Анатолий Найман пил чай, но стихи читает так, словно пил вино... Фото Сергея Васильева
В литературном клубе «Стихотворный бегемот» выступил Анатолий Найман – поэт, который на публике появляется нечасто и даже по случаю своего 80-летия, два года назад, не порадовал поклонников творческим вечером.
Местом встречи стала библиотека «над оврагом» в Малаховке, пожалуй, главная площадка клуба. Свое выступление Найман начал с чтения стихов из книги «Незваные и избранные», которая вышла шесть лет назад. Поэт отметил, что, вопреки утверждению издателей в предисловии к книге, она не стала «итоговой», неким «надгробным камнем». «После выпуска книги «Незваные и избранные» у меня вышли еще две книги, и сейчас третья в производстве. Они отличаются от предыдущих тем, что для меня открылась не то чтобы свобода, а ощущение, что я ничего никому не должен, что я – последняя инстанция. И нет уже больше «редакторов» того, что я пишу, – как сложатся книги, как напишутся они, так и будет».
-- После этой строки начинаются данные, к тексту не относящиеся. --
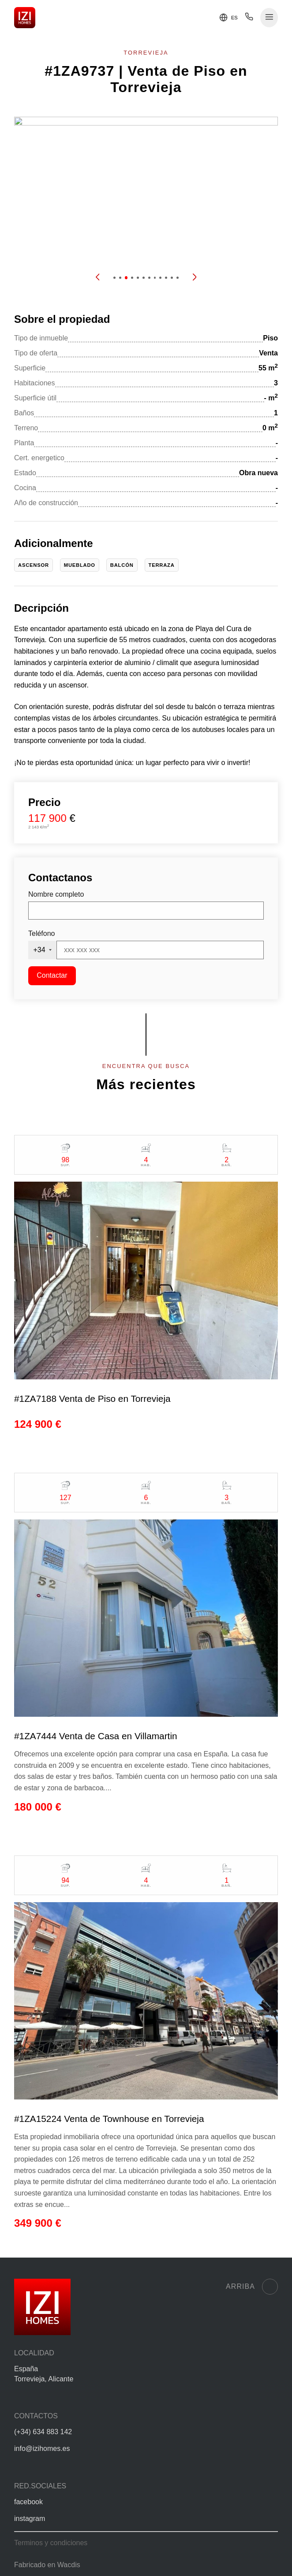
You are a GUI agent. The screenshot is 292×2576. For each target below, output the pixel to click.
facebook (28, 2502)
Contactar (52, 975)
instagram (29, 2518)
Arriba (252, 2287)
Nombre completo (56, 894)
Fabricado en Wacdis (47, 2565)
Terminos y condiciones (50, 2542)
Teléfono (41, 933)
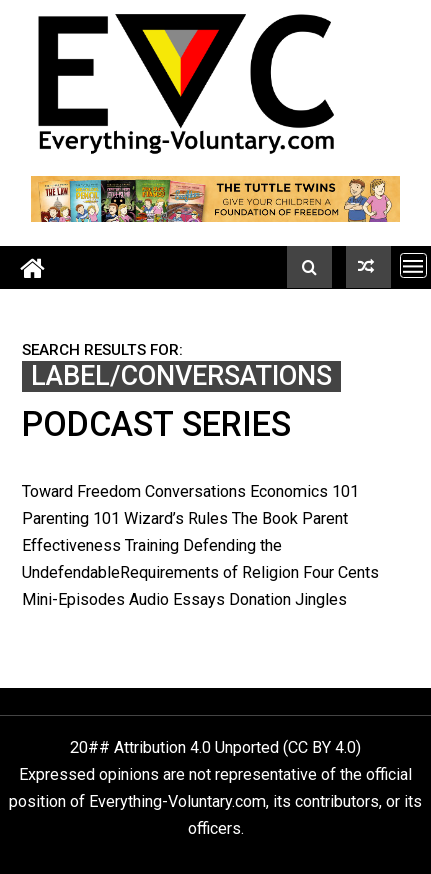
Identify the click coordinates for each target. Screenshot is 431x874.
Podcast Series (156, 424)
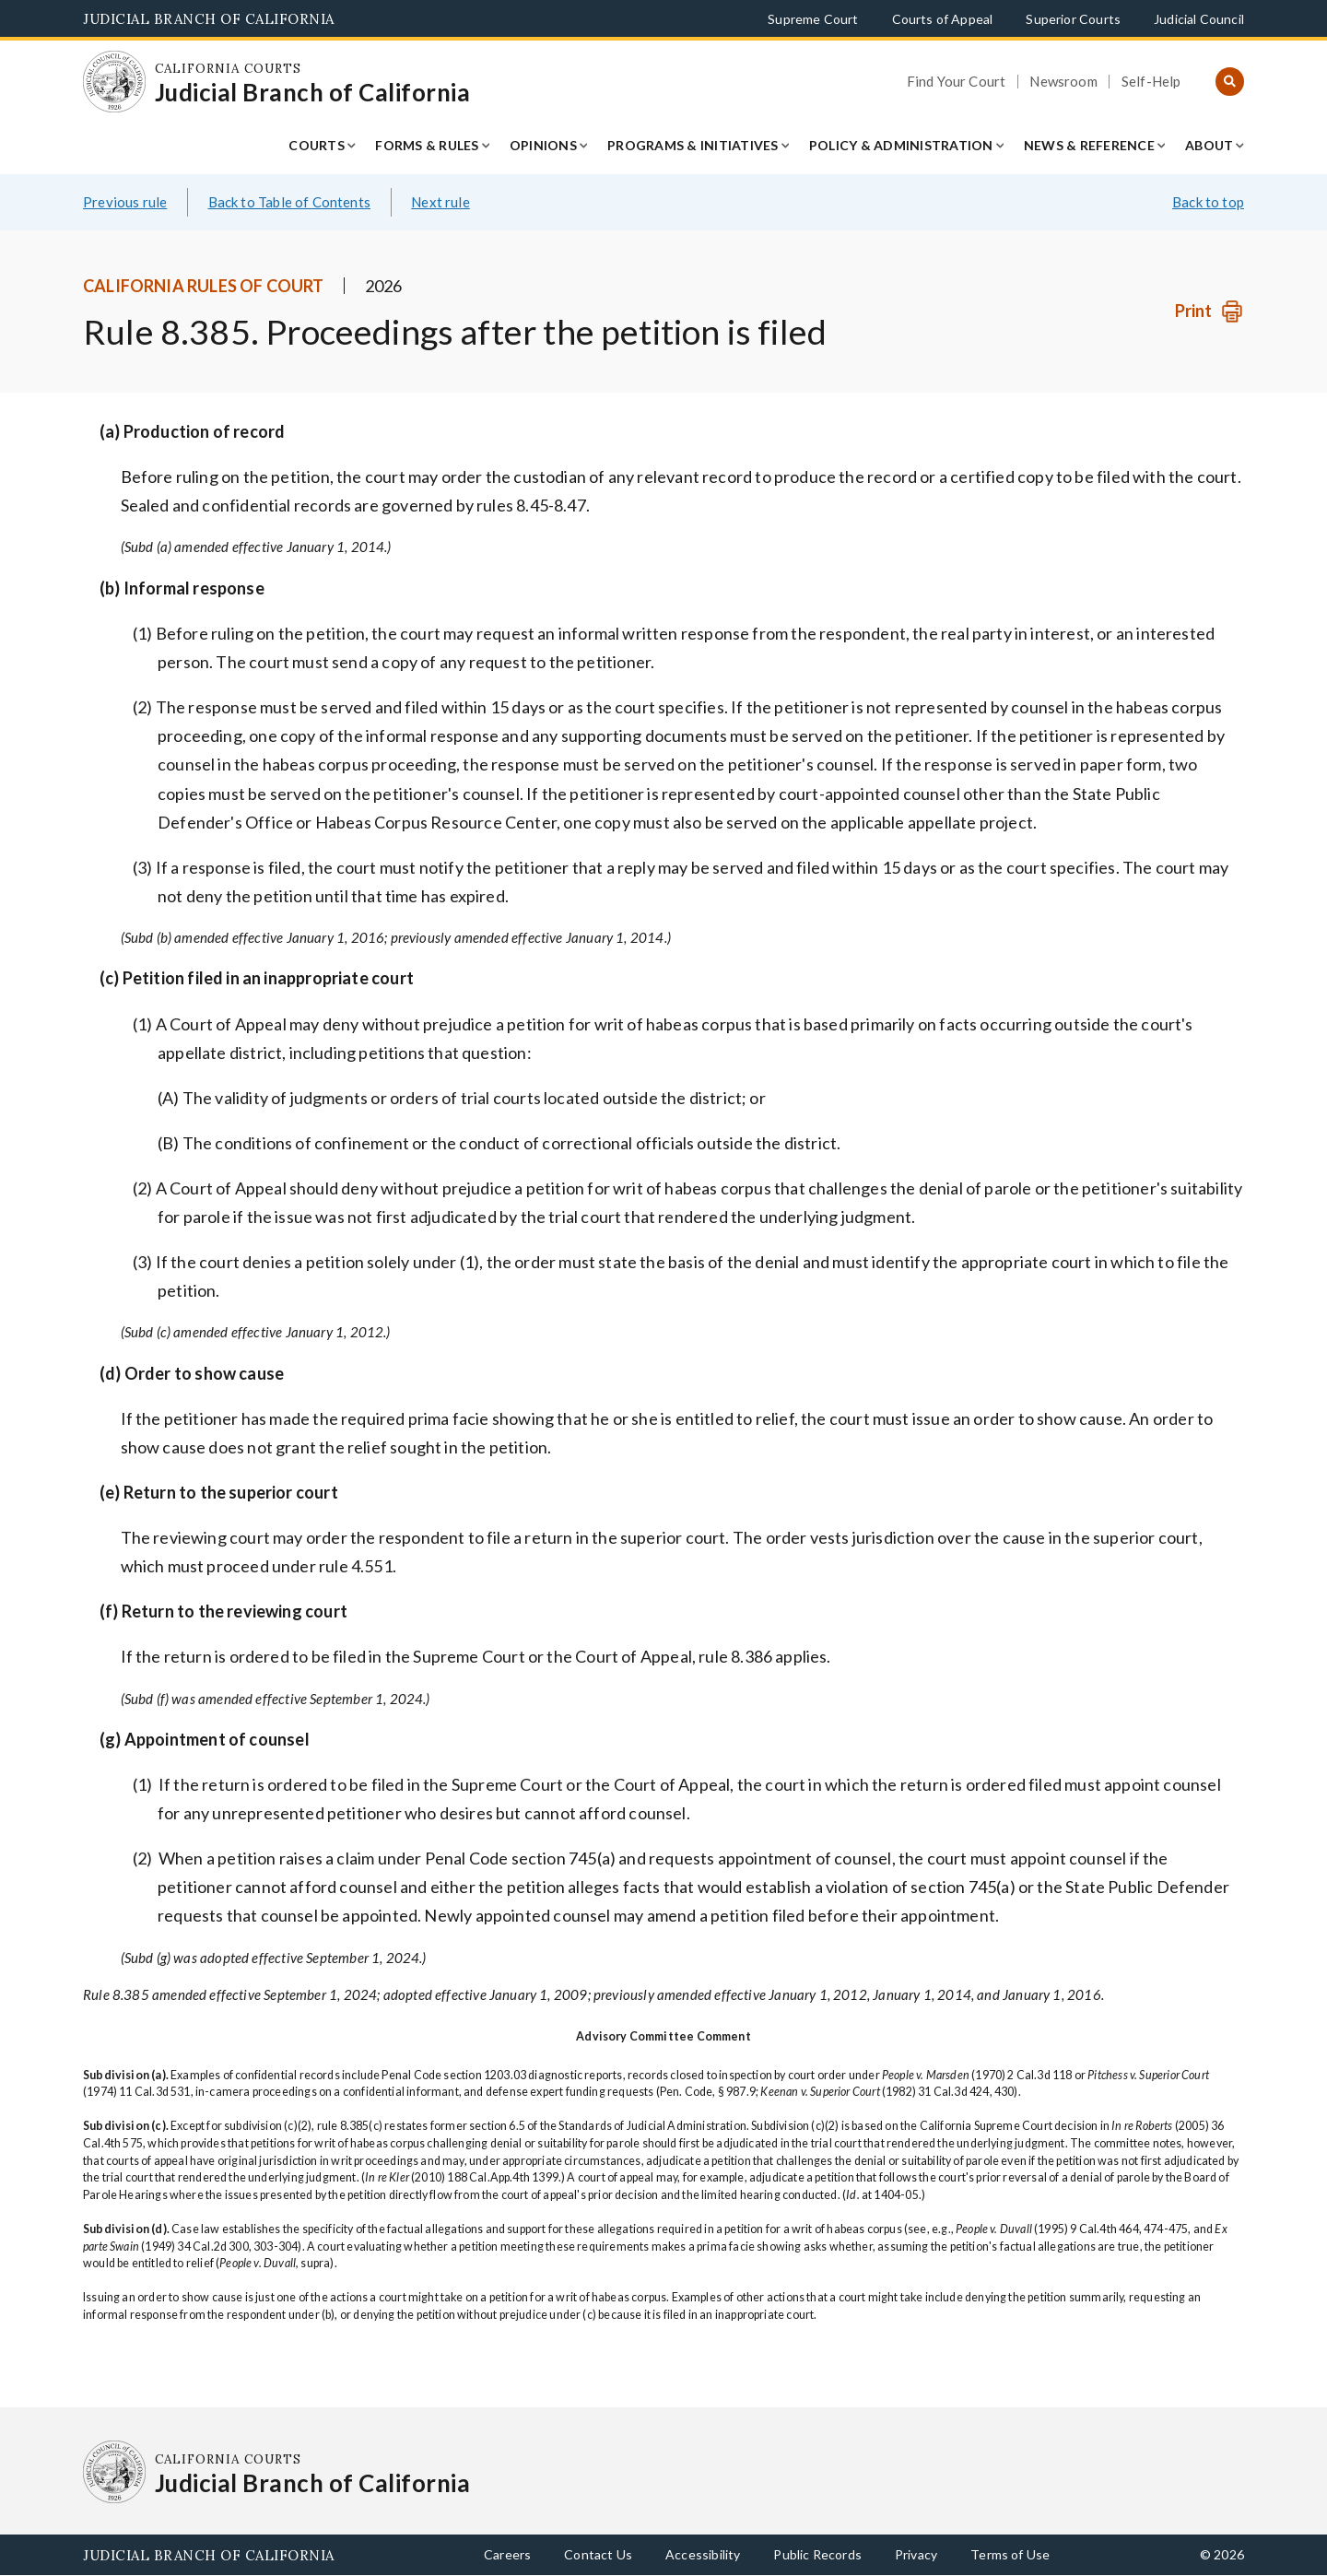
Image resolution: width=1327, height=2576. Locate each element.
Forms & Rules (426, 145)
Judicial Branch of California (209, 19)
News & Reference (1089, 145)
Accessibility (702, 2554)
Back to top (1208, 202)
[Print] (1209, 311)
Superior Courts (1073, 19)
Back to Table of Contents (289, 202)
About (1209, 145)
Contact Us (598, 2554)
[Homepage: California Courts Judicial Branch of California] (114, 82)
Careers (507, 2554)
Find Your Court (956, 81)
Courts (316, 145)
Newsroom (1063, 81)
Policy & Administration (901, 145)
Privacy (916, 2554)
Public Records (817, 2554)
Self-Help (1151, 81)
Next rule (440, 202)
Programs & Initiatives (693, 145)
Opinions (543, 145)
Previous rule (125, 202)
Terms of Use (1010, 2554)
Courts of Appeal (942, 19)
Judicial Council (1199, 19)
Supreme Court (813, 19)
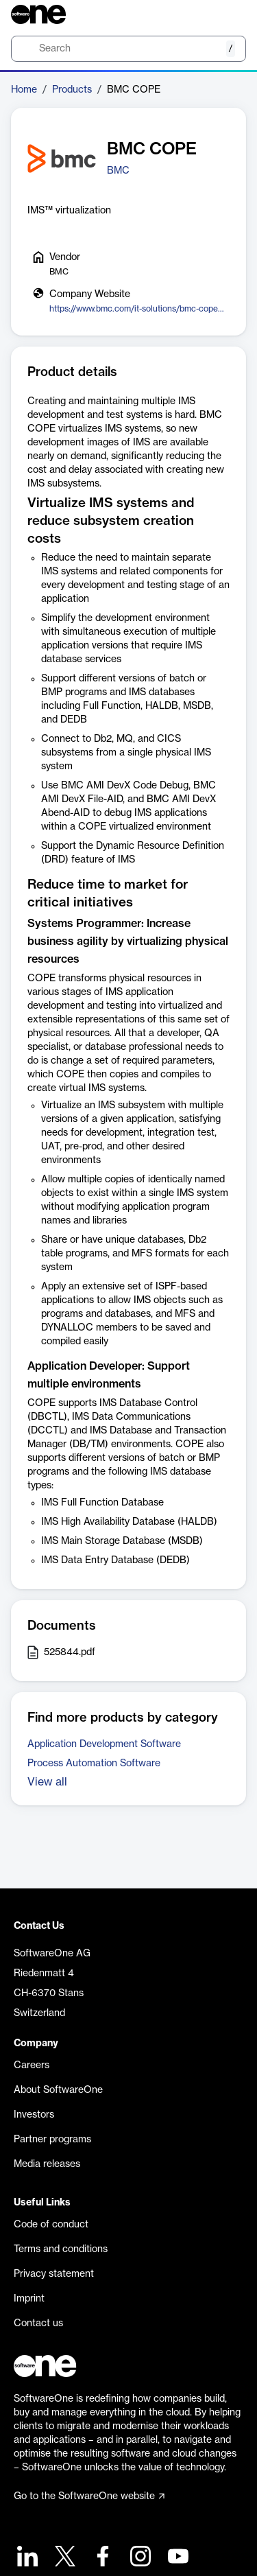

Читал Найман с особой, какой-то ностальгически-обаятельной интонацией: «Я читал стихи. Словно пил вино./ Захмелел давно, с первых слов,/ и сильней не пьянел. Не считал глотков./ Тяжелел. Было мне кирно./ Не хватало сил языком язык/ отжимать, чтоб в кровь алкоголь/ посылал, растворяя восторг и боль,/ к каждой строчке чиркая: sic!..»
На протяжении встречи у поэта органично возникали воспоминания, они чередовались со стихотворными строками. Он рассказал, какие реалии отразились в стихотворении «Мотивчик отзвучал, его кладут на дно…». «Мы ехали на такси в Комарово с Ахматовой. И она вдруг сказала: где-то здесь похоронен Зощенко. Я попросил остановить машину, вышел, пересек шоссе. Это было Сестрорецкое кладбище. Прошел метров 10 вглубь от шоссе, и там была могила Зощенко».
Второе воспоминание, «попавшее» в эти стихи, связано с образом друга юности. «Вообще-то говоря, все дело в стихах – это поймать мотивчик», – обронил как-то Бродский в 90-е, во время задушевного ночного разговора. Об этом также рассказал Найман и тут же закономерно перешел к стихотворению «Я знал четырех поэтов...».
Закончив, сообщил, что с тех пор, как написано это стихотворение, еще не было случая, чтобы после чтения кто-то не спросил, кто эти «четыре поэта». И добавил: «Это не викторина, чтобы отгадывать. На этот вопрос я не отвечаю. Это могут быть любые поэты, которых можно идентифицировать как четверку».
Выбор следующего стихотворения – «Картина в раме» – поэт прокомментировал так: «Читаю, потому что полагается мне это стихотворение читать. Иначе какой-то обман происходит – ведь всегда есть хотя бы один человек среди публики, который ждет этого или похожего стихотворения».
После окончания встречи кто-то из слушателей отметил, что поэтом было сказано все, что хотелось услышать. Действительно, Найман был предельно искренен и щедро делился сокровенным. Так, он отметил, что полностью согласен со словами Арсения Тарковского, сказанными им на похоронах Ахматовой, что ее смерть – это конец русской поэзии. «В период от Пушкина до Ахматовой в русской поэзии было качество, которое лучше всего передается такими словами: горло сжимает, когда читаешь стихи». «Чемпионом захватывания горла» Анатолий Генрихович назвал Александра Блока.
О том, что повлияло на его становление как поэта, сказал так: «Здесь первую роль, огромную роль сыграло мое знакомство и потом дружба с Ахматовой. Она абсолютно не учила писать стихи, не учила поэзии, а просто как-то реагировала на наши стихи и сама писала».
После выступления Анатолий Генрихович в окружении своих поклонников прошелся пешком до платформы Малаховка. По дороге поэт то и дело подавал милостыню людям, с регулярностью проходившим вдоль вагона с протянутой рукой.